L’avvento del sonoro

“So che il sonoro sarà la fine per il vagabondo, è sicuro. Ma almeno se ne andrà dicendo qualcosa in cui credo”. Il film biografico Charlot cita questa frase per spiegare il grande travaglio di Chaplin nell’accettare, dopo tante resistenze, il fonofilm. Già con Luci della città aveva subìto pressioni in tal senso. Tutte le produzioni stavano andando in quella direzione. Egli resistette finché poté perché pensava che tutta la poesia del vagabondo si potesse esprimere unicamente tramite il muto. Con Luci della città ebbe ragione, il film fu un grandissimo successo. Ma in pochi anni le cose erano mutate con grande velocità e la nuova direzione del cinema era ineluttabile. Così nacque l’idea de Il grande dittatore, primo film parlato di Chaplin. Uscì negli Stati Uniti nel 1940, con Hitler al massimo del suo potere. La somiglianza del vagabondo col dittatore favorì l’idea dello scambio di persona tra il barbiere ebreo e l’usurpatore nazista. Il film è certo politico, nell’accezione più nobile del termine. Prima la derisione del dittatore, poi l’indimenticabile appello alla fraternità. Se consideriamo il periodo in cui fu girato, comprenderemo quanto coraggio doveva volerci e proveremo senz’altro un brivido speciale. Il film costò molto a Chaplin. Sia in termini economici (visto che per anni la pellicola non poté circolare in Europa) che “giudiziari”. Anni dopo, completamente decontestualizzato dal periodo in cui uscì (coincidente con l’ascesa di Hitler), divenne uno dei pretesti per accusare il cineasta di essere un comunista colpevole di attività antiamericane e sovversive (in realtà lui si definiva umanista, non comunista) e fu esposto al massacro censorio e mediatico del maccartismo, con conseguente condanna all’esilio dagli Stati Uniti.

“Luci della ribalta” (1952)

“C’è una cosa che è altrettanto inevitabile della morte. Ed è la vita. Viva! Viva! Viva! Pensi alla forza che è nell’universo, che fa muovere la terra e crescere gli alberi! E c’è la stessa forza dentro di lei, purché abbia il coraggio di usarla.”

Calvero, un importante artista sul viale del tramonto ha appena salvato Thereza dal suicidio, una ballerina in preda alla disperazione. Come destato all’improvviso dall’oblio di chi era famoso ed ora incontra solo indifferenza, messi da parte i suoi problemi personali, l’alcolismo, la povertà, la solitudine, cerca in tutti i modi di motivare la ragazza, spingendola a lottare per riprendersi la vita.
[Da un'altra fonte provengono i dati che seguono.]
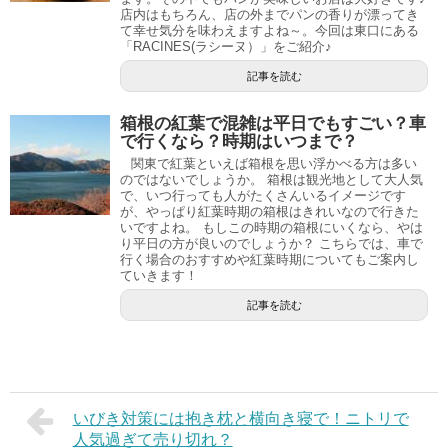
店内はもちろん、店の外までパンの香りが漂ってき
て幸せ気分を味わえますよね～。今回は東口にある
「RACINES(ラシーヌ）」をご紹介♪
記事を読む
箱根の紅葉で混雑は平日でもすごい？車
で行くなら？時期はいつまで？
関東で紅葉といえば箱根を思い浮かべる方は多い
のではないでしょうか。 箱根は観光地として大人気
で、いつ行っても人がたくさんいるイメージです
が、やっぱり紅葉時期の箱根はきれいなので行きた
いですよね。 もしこの時期の箱根にいくなら、やは
り平日の方が良いのでしょうか？ こちらでは、車で
行く場合のおすすめや紅葉時期についてもご案内し
ていきます！
記事を読む
いびき対策には抱き枕と横向き寝で！ニトリで
人気過ぎて売り切れ？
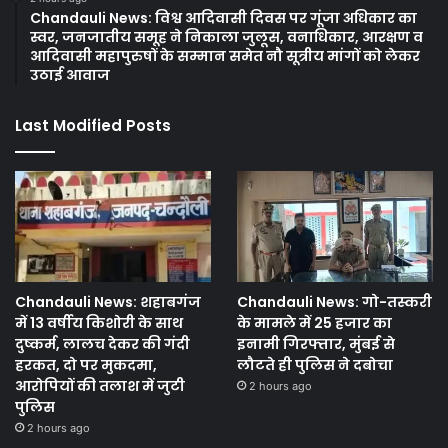
Chandauli News: विश्व आदिवासी दिवस पर गूंजा अधिकार का
स्वर, जनजातीय समूह ने निकाला जुलूस, वनाधिकार, आरक्षण व
आदिवासी महापुरुषों के सम्मान समेत नौ सूत्रीय मांगों को लेकर
उठाई आवाज
Last Modified Posts
Chandauli News: शहाबगंज
Chandauli News: गो-तस्करी
में 13 वर्षीय किशोरी के साथ
के मामले में 25 हजार का
दुष्कर्म, लालच देकर की गंदी
इनामी गिरफ्तार, मुंबई से
हरकत, दो पर मुकदमा,
लौटते ही पुलिस ने दबोचा
आरोपियों की तलाश में जुटी
2 hours ago
पुलिस
2 hours ago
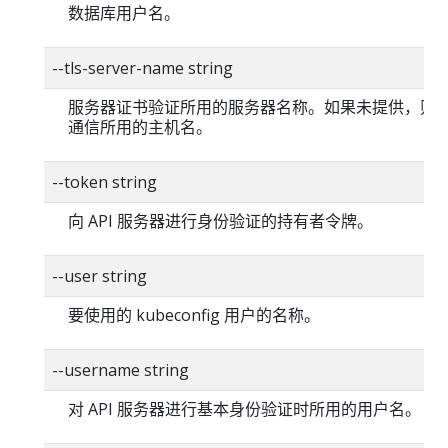
数据库用户名。
--tls-server-name string
服务器证书验证所用的服务器名称。如果未提供，则
通信所用的主机名。
--token string
向 API 服务器进行身份验证的持有者令牌。
--user string
要使用的 kubeconfig 用户的名称。
--username string
对 API 服务器进行基本身份验证时所用的用户名。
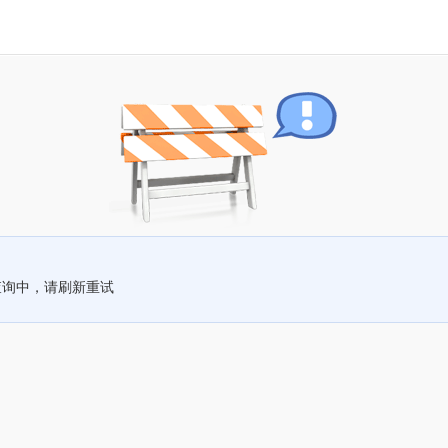
查询中，请刷新重试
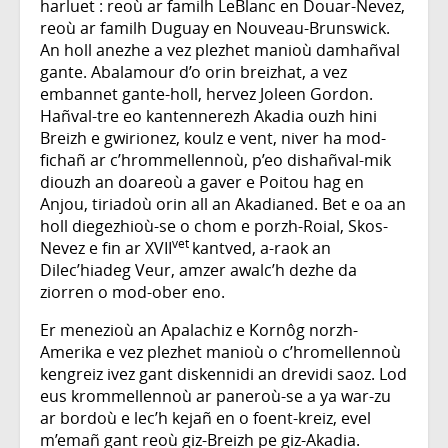
harluet : reoù ar familh LeBlanc en Douar-Nevez,
reoù ar familh Duguay en Nouveau-Brunswick.
An holl anezhe a vez plezhet manioù damhañval
gante. Abalamour d’o orin breizhat, a vez
embannet gante-holl, hervez Joleen Gordon.
Hañval-tre eo kantennerezh Akadia ouzh hini
Breizh e gwirionez, koulz e vent, niver ha mod-
fichañ ar c’hrommellennoù, p’eo dishañval-mik
diouzh an doareoù a gaver e Poitou hag en
Anjou, tiriadoù orin all an Akadianed. Bet e oa an
holl diegezhioù-se o chom e porzh-Roial, Skos-
vet
Nevez e fin ar XVII
kantved, a-raok an
Dilec’hiadeg Veur, amzer awalc’h dezhe da
ziorren o mod-ober eno.
Er menezioù an Apalachiz e Kornôg norzh-
Amerika e vez plezhet manioù o c’hromellennoù
kengreiz ivez gant diskennidi an drevidi saoz. Lod
eus krommellennoù ar paneroù-se a ya war-zu
ar bordoù e lec’h kejañ en o foent-kreiz, evel
m’emañ gant reoù giz-Breizh pe giz-Akadia.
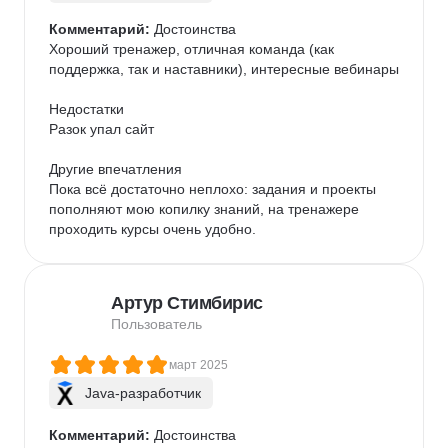
Комментарий:
 Достоинства

Хороший тренажер, отличная команда (как 
поддержка, так и наставники), интересные вебинары

Недостатки

Разок упал сайт

Другие впечатления

Пока всё достаточно неплохо: задания и проекты 
пополняют мою копилку знаний, на тренажере 
проходить курсы очень удобно.
Артур Стимбирис
Пользователь
март 2025
Java-разработчик
Комментарий:
 Достоинства
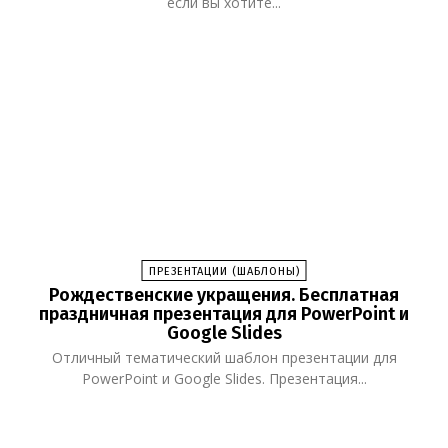
если вы хотите...
ПРЕЗЕНТАЦИИ (ШАБЛОНЫ)
Рождественские укращения. Бесплатная
праздничная презентация для PowerPoint и
Google Slides
Отличный тематический шаблон презентации для
PowerPoint и Google Slides. Презентация...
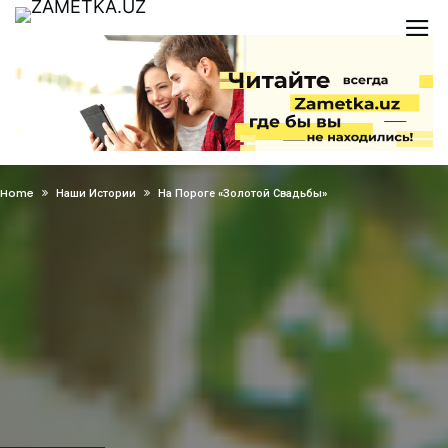
Home
Наши Истории
На Пороге «золотой Свадьбы»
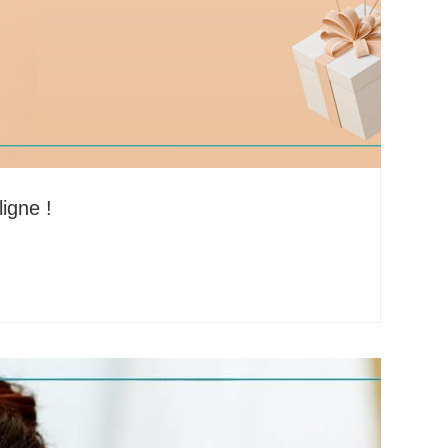
igne !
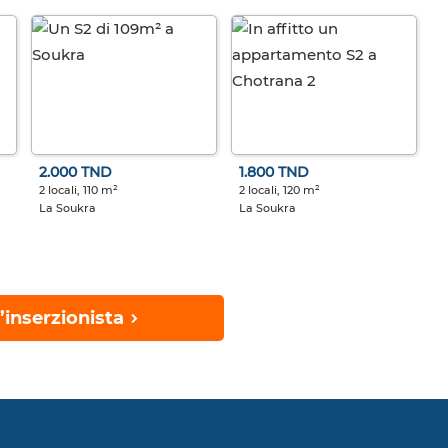
2.000 TND
1.800 TND
2 locali, 110 m²
2 locali, 120 m²
La Soukra
La Soukra
’inserzionista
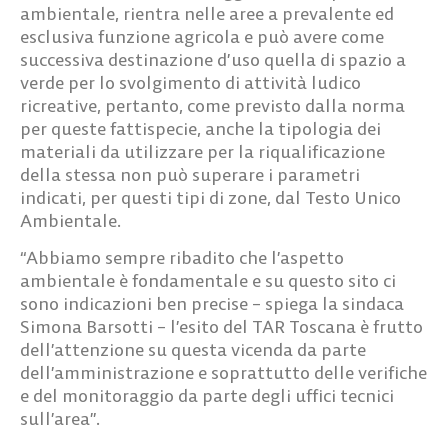
ambientale, rientra nelle aree a prevalente ed
esclusiva funzione agricola e può avere come
successiva destinazione d’uso quella di spazio a
verde per lo svolgimento di attività ludico
ricreative, pertanto, come previsto dalla norma
per queste fattispecie, anche la tipologia dei
materiali da utilizzare per la riqualificazione
della stessa non può superare i parametri
indicati, per questi tipi di zone, dal Testo Unico
Ambientale.
“Abbiamo sempre ribadito che l’aspetto
ambientale è fondamentale e su questo sito ci
sono indicazioni ben precise – spiega la sindaca
Simona Barsotti – l’esito del TAR Toscana è frutto
dell’attenzione su questa vicenda da parte
dell’amministrazione e soprattutto delle verifiche
e del monitoraggio da parte degli uffici tecnici
sull’area”.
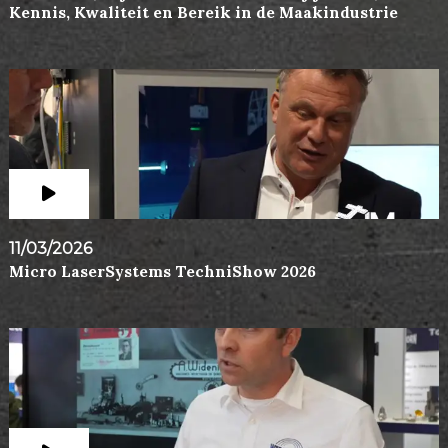
Kennis, Kwaliteit en Bereik in de Maakindustrie
11/03/2026
Micro LaserSystems TechniShow 2026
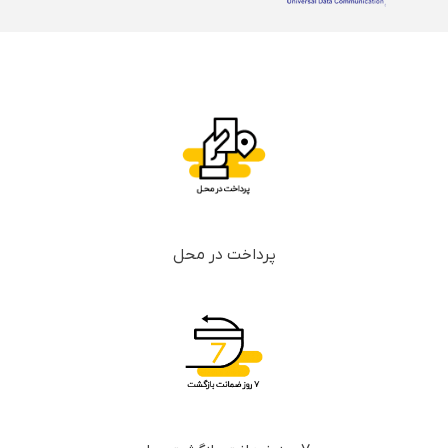
پرداخت در محل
Chaplin temeva di non essere all’altezza del “nuovo” cinema. Quanto si sbagliava! Abbiamo già scritto de Il grande dittatore. Luci della ribalta è un altro indubbio capolavoro. Trainato da una splendida colonna sonora (vincitrice del premio Oscar, autore lo stesso Chaplin) Luci della ribalta è un film sulla vita. Vita che a volte sfugge, che si può riconquistare con l’aiuto di un affetto, che è un’opportunità da assaporare fino in fondo, anche quando le luci si abbassano e ci si sente inadeguati e fuori posto. Il successo si attenua, i grandi applausi sono solo un ricordo. È l’oblio dell’artista dimenticato. Qui viene raccontato in compagnia di un altro gigante di quella generazione, Buster Keaton. Il quale si rivolge al collega dicendo: “al prossimo che mi ripete: “come ai bei tempi” mi butto dalla finestra”. La loro esibizione, così densa di struggente malinconia, è una sequenza con riflessi palesemente autobiografici. Calvero ha un ultimo inaspettato trionfo prima di chiudere il sipario della vita.
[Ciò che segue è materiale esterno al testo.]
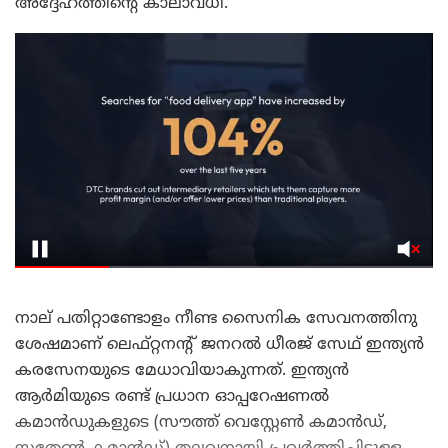
അദ്ദേഹത്തിന്റെ കാലാവധി.
നാല് പതിറ്റാണ്ടോളം നീണ്ട സൈനിക സേവനത്തിനു
ശേഷമാണ് ലെഫ്റ്റനന്റ് ജനറൽ ധീരജ് സേഥ്‌ ഇന്ത്യൻ
കരസേനയുടെ മേധാവിയാകുന്നത്. ഇന്ത്യൻ
ആർമിയുടെ രണ്ട് പ്രധാന ഓപ്പറേഷണൽ
കമാൻഡുകളുടെ (സൗത്ത് വെസ്റ്റേൺ കമാൻഡ്,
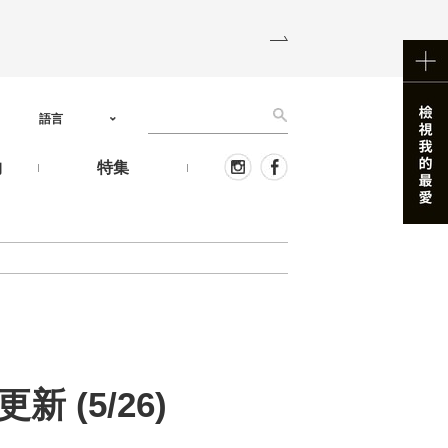
語言
物
特集
 (5/26)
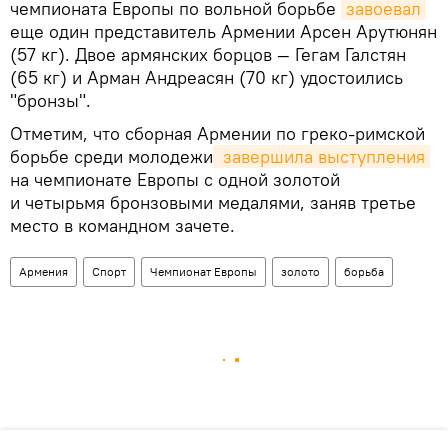
чемпионата Европы по вольной борьбе
завоевал
еще один представитель Армении Арсен Арутюнян
(57 кг). Двое армянских борцов — Гегам Галстян
(65 кг) и Арман Андреасян (70 кг) удостоились
"бронзы".
Отметим, что сборная Армении по греко-римской
борьбе среди молодежи
 завершила выступления
на чемпионате Европы с одной золотой
и четырьмя бронзовыми медалями, заняв третье
место в командном зачете.
Армения
Спорт
Чемпионат Европы
золото
борьба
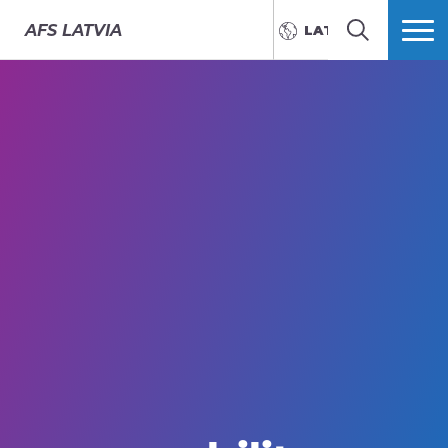
AFS
LATVIA
LATVIEŠU
MEKLĒT
VAIRĀK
Ogni volta che vedo un film di Chaplin penso a quanta fatica, quanto lavoro artigianale, quanto coraggio, quanto amore per l’arte contenga e poi penso a chi vorrebbe utilizzare l’intelligenza artificiale per le sceneggiature dei film, per i testi e le musiche delle canzoni, penso agli auto-tune che rendono intonate anche le campane a morto. E, pur desideroso di guardare avanti e non solo indietro, mi chiedo se non sia il caso, tutti, di fare una riflessione seria sul percorso che stiamo intraprendendo delegando alla tecnologia il ruolo di pensare, agire (vivere?) in nostra vece.